Mais il y a cet enfant pour qui ce concept de bien et de mal est clairement défini et vital, pour lui on ne peut pas être "les gentils" et se montrer méchant.
Cet enfant, je l'ai d'abord trouvé tête-à-claques, un peu trop niais, mais très vite je l'ai trouvé touchant. On se rend bien compte que cet enfant est né au moment où le monde sombrait, il n'a jamais connu "notre monde", et a grandi les premières années de sa vie protégé du monde, dans un espace où il n'avait pour modèle que ses parents et les livres.
Il a donc appris naïvement le bien et le mal. Ce garçon symbolise la morale, l'humanité à préserver, "il porte le feu".
D'autre part, dans ce film, outre le gris omniprésent qui confère une atmosphère pesante et angoissante, il y a cette épée de Damoclès sur leur tête: le suicide, seule issue dans le cas où il ne leur serait plus permis de conserver leur humanité.
C'est le choix qu'à fait la mère de l'enfant, mourir immédiatement ou survivre en n'ayant que la mort pour avenir, pour ça elle ne pouvait s'y résoudre.

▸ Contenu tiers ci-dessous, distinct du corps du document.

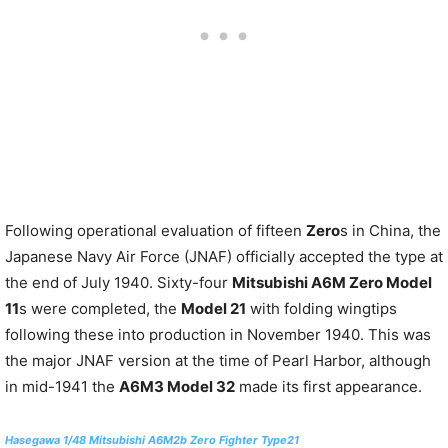
Following operational evaluation of fifteen
Zero
s in China, the
Japanese Navy Air Force (JNAF) officially accepted the type at
the end of July 1940. Sixty-four
Mitsubishi A6M Zero Model
11
s were completed, the
Model 21
with folding wingtips
following these into production in November 1940. This was
the major JNAF version at the time of Pearl Harbor, although
in mid-1941 the
A6M3 Model 32
made its first appearance.
Hasegawa 1/48 Mitsubishi A6M2b Zero Fighter Type21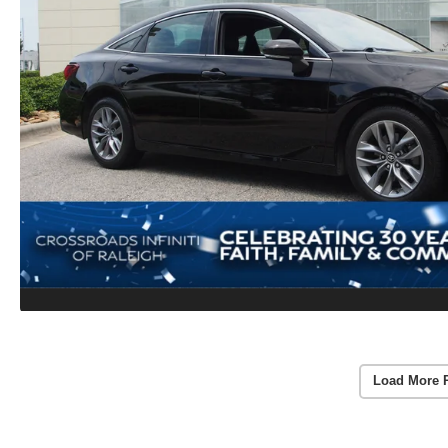
Load More 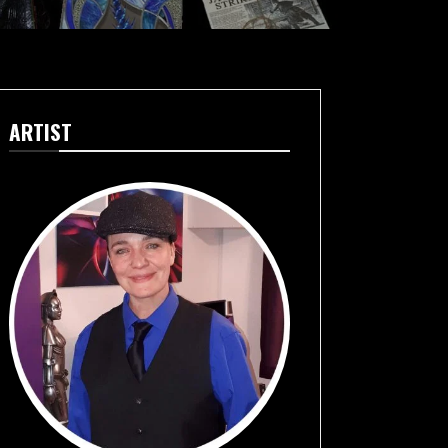
ARTIST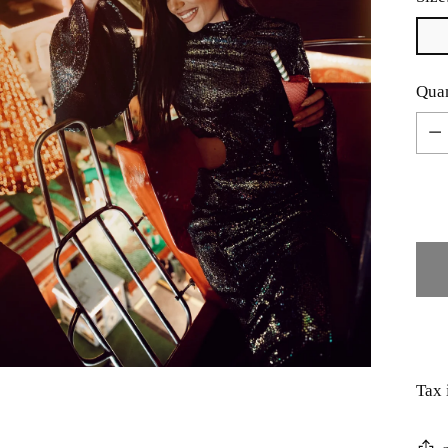
Quan
Quan
Tax 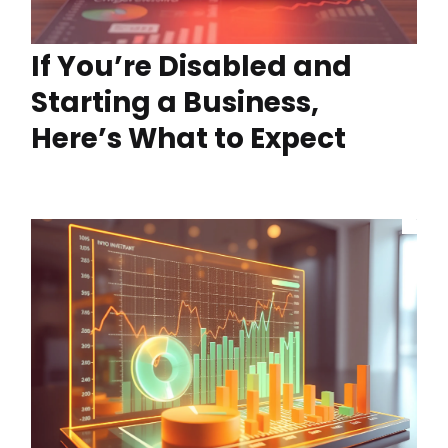
If You’re Disabled and
Starting a Business,
Here’s What to Expect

Le texte qui décrit sa mort est poignant, le père dit, à peu de choses près: elle est partie mourir quelque part dans le froid et l'obscurité, il n'y a rien de plus à en dire.
Cette simplicité dans les termes rend la chose d'autant plus tragique et écrasante.
Et pendant tout le film, il y a cette option qui pèse.
Il y a donc dans ce film quelque chose d'à la fois simpliste et de très fort, ce n'est en tout cas pas un film qui laisse indifférent.
On pourrait se dire que c'est un peu facile de parler de survie, d'adversité, et surtout du fameux "plutôt survivre que mourir, coûte que coûte", mais les choses sont présentées de façon humble, sans fioritures, sans faux-héroisme à deux sous.
Ils ne sont pas des héros, seulement un père et son fils qui refusent de se laisser mourir trop tôt, sans avoir du moins essayé.
Mon seul mauvais point concerne le côté "ça tombe à pic" de certains évènements. [attention SPOILER]
Comme lorsque par hasard que le père décide justement de s'éloigner de son fils malade pour fouiller une épave, à ce moment précis arrive un rôdeur qui vient les voler. Ou à la fin, lorsque sitôt le père mort de la maladie qui le rongeait, un homme vient s'occuper du garçon, un homme faisant manifestement partie "des gentils".
Pourquoi cette trop parfaite coïncidence?
Le fait est que ça n'entache pas la qualité de ce film émouvant et saisissant, dans lequel Viggo Mortensen et Kodi Smit-MacPhee (qu'on a vu dans le remake de Morse - que j'ai moyennement apprécié sachant qu'en tant que remake il s'agissait en fait de retranscrire presque scène pour scène le film suédois) s'illustrent dans des rôles humbles et attachants.
Un très bon film pour moi, à voir et à revoir.